A leader in MALDI-based clinical microbiology, BioMérieux is also pursuing LC-MS/MS approaches. In 2015 the company presented research at the Mass Spectrometry Applications to the Clinical Laboratory annual meeting using MRM to quantify expression levels of efflux pumps and β-lactamase, bacterial proteins both linked to resistance to a variety of antibiotics. The year before that it presented on similar work.

Bruker, meanwhile, is working on MALDI-based assays for strain-level identification and antibiotic resistance and, in fact, last month released new research-use-only features for the MALDI Biotyper enabling some strain-level identification and detection of carbapenem-resistant organisms.

Ledeboer said, though, that it was unclear whether MALDI would ultimately prove the best technology for such work. "I certainly think Bruker and BioMérieux are trying to push it, but I'm not certain that ultimately MALDI is going to give us the level of strain resolution that we are going to need," he said.

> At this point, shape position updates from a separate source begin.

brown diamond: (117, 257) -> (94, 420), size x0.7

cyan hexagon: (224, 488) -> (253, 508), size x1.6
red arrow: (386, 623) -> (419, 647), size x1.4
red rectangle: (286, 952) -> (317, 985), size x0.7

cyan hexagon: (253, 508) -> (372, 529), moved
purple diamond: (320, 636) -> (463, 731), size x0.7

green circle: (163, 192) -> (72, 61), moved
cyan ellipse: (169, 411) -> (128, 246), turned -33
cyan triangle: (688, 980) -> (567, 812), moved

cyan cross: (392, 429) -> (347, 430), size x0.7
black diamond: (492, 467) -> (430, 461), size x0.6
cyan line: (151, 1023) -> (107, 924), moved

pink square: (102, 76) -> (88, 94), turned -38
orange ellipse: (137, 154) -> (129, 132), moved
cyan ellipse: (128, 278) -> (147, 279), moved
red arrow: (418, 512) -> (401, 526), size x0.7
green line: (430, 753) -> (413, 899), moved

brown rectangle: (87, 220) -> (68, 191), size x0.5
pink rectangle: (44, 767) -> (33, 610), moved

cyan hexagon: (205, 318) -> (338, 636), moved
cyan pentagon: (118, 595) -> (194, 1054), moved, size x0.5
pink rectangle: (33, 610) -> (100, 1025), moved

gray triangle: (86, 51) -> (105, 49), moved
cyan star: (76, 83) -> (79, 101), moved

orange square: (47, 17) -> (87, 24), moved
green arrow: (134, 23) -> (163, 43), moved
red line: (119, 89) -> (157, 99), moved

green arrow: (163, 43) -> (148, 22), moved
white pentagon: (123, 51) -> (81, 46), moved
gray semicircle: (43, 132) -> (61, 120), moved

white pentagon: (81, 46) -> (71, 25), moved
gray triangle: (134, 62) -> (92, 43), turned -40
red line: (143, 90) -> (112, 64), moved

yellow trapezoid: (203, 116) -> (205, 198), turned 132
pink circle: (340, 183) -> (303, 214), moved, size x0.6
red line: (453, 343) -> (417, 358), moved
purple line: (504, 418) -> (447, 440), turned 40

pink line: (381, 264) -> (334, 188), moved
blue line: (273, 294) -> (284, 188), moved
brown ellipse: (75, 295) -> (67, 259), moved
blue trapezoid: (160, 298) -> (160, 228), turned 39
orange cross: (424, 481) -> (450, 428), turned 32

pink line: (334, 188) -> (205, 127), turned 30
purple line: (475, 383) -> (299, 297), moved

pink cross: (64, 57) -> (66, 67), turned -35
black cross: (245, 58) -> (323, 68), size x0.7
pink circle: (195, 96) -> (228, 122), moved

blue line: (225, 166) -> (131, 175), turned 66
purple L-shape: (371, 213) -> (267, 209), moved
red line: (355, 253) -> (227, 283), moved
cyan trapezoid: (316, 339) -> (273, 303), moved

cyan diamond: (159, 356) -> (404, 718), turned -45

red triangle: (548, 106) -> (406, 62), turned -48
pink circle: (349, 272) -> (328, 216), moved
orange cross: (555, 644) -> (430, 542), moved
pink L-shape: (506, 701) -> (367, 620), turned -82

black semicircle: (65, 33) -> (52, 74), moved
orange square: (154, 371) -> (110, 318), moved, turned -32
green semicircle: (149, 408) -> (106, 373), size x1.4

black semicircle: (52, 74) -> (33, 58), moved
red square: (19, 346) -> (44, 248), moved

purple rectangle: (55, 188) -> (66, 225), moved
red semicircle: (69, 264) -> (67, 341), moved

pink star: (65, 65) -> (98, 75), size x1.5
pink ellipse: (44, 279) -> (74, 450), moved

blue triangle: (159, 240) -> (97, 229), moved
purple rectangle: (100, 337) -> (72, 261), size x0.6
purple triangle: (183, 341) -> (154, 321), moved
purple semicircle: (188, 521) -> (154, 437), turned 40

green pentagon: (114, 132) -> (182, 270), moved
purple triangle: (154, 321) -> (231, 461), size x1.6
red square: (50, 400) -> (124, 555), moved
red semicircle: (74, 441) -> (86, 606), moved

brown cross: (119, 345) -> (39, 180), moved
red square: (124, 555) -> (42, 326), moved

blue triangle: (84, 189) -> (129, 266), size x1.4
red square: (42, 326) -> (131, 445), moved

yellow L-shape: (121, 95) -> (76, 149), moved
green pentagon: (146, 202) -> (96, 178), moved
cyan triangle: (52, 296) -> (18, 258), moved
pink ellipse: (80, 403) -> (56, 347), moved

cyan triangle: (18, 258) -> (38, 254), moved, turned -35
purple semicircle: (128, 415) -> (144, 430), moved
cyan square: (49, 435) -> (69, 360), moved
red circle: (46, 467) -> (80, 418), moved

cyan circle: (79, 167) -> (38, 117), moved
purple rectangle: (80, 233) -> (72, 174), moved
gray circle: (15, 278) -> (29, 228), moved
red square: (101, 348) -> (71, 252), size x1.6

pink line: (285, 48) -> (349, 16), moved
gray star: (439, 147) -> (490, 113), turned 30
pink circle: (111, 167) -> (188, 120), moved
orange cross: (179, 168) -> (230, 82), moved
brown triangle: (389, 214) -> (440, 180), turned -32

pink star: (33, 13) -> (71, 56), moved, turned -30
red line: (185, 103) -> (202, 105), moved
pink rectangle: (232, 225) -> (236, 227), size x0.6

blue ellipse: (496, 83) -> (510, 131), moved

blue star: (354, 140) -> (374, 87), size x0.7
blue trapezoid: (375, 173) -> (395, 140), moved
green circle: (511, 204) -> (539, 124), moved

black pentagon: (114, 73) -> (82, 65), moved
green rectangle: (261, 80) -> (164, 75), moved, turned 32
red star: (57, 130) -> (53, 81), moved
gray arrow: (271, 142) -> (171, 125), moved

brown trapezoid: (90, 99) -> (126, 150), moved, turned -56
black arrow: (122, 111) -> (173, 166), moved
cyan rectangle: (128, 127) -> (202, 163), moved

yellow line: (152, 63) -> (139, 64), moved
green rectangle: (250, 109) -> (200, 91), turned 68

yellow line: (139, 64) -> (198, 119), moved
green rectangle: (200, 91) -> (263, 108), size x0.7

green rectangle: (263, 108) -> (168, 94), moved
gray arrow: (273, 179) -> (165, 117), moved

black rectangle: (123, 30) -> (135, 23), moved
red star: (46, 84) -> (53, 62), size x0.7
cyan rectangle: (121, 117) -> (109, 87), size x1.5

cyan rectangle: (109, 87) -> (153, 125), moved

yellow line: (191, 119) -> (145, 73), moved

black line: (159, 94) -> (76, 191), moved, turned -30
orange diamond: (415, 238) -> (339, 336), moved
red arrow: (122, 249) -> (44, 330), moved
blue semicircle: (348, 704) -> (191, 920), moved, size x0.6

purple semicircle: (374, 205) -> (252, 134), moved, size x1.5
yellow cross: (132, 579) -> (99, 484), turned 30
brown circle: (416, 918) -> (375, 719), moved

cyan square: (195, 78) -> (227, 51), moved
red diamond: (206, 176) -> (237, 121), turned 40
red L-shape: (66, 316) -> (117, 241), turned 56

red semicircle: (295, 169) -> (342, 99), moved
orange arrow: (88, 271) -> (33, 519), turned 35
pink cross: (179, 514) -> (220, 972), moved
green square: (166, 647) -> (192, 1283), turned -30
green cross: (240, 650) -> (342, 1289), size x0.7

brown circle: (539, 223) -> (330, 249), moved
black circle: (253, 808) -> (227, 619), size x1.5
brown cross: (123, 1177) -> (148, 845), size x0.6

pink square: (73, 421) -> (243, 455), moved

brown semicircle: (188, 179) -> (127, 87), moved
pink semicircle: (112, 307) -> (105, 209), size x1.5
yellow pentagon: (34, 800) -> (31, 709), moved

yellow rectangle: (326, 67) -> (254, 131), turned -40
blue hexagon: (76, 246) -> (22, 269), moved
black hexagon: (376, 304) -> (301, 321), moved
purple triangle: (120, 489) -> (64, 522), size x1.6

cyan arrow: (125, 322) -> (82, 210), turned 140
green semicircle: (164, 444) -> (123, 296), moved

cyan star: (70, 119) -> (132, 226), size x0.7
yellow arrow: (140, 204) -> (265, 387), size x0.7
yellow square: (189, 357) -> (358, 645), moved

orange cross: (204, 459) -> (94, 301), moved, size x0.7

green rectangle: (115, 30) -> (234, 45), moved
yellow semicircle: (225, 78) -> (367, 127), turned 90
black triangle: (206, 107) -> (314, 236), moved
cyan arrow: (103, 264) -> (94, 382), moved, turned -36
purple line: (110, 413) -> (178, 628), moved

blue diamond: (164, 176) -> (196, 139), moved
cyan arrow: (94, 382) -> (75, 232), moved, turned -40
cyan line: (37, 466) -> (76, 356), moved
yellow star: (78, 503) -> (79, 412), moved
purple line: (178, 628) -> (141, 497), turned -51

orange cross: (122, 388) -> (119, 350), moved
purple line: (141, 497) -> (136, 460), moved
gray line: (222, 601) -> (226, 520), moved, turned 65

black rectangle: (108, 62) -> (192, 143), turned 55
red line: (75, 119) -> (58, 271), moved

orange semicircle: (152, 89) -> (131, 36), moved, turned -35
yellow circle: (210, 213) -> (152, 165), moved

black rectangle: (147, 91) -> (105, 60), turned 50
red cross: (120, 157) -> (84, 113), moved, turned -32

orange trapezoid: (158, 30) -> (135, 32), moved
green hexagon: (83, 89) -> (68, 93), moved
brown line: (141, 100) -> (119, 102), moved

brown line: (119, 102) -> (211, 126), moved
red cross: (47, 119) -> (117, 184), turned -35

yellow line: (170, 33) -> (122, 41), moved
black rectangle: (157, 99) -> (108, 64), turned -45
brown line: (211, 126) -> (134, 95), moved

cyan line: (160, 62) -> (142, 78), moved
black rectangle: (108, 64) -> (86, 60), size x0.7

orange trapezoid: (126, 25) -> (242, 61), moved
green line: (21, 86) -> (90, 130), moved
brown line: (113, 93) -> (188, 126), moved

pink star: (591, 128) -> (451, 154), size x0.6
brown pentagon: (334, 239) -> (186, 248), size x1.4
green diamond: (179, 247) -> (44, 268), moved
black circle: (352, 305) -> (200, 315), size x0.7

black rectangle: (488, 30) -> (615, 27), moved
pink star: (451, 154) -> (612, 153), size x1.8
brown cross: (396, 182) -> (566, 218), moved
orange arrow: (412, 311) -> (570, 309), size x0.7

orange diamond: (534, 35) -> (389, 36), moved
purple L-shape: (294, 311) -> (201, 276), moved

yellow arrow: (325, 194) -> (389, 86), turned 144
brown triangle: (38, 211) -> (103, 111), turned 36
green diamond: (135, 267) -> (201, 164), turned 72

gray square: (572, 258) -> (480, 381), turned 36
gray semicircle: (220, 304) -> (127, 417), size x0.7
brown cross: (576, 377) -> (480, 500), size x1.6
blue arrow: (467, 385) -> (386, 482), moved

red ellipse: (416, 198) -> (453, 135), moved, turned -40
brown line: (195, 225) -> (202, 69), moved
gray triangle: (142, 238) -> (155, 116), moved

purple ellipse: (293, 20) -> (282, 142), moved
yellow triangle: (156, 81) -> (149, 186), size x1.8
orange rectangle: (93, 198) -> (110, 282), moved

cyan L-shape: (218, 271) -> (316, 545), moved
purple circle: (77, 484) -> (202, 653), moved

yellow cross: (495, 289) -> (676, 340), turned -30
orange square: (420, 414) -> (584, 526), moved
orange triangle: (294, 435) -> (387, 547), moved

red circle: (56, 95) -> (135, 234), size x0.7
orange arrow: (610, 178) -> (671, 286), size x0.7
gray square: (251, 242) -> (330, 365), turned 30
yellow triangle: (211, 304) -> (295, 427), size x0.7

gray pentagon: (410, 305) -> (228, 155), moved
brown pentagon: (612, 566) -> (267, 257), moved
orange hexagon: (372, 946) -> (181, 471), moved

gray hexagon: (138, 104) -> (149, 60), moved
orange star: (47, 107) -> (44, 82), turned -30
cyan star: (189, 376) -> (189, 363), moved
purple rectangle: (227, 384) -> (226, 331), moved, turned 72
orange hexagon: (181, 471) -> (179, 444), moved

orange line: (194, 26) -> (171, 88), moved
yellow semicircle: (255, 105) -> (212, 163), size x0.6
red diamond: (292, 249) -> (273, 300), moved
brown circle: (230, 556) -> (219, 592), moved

MALDI-based platforms might seem to have advantages from a regulatory perspective, as both the Bruker and BioMérieux platforms have received clearances from a variety of regulatory agencies, including the US Food and Drug Administration. However, Ledeboer noted, strain-level identification is not commonly used in clinical practice but rather for purposes like identifying and tracking the organisms behind an outbreak, which is not regulated by the FDA.

"So the importance of having an FDA approved solution is a little bit less acute," he said.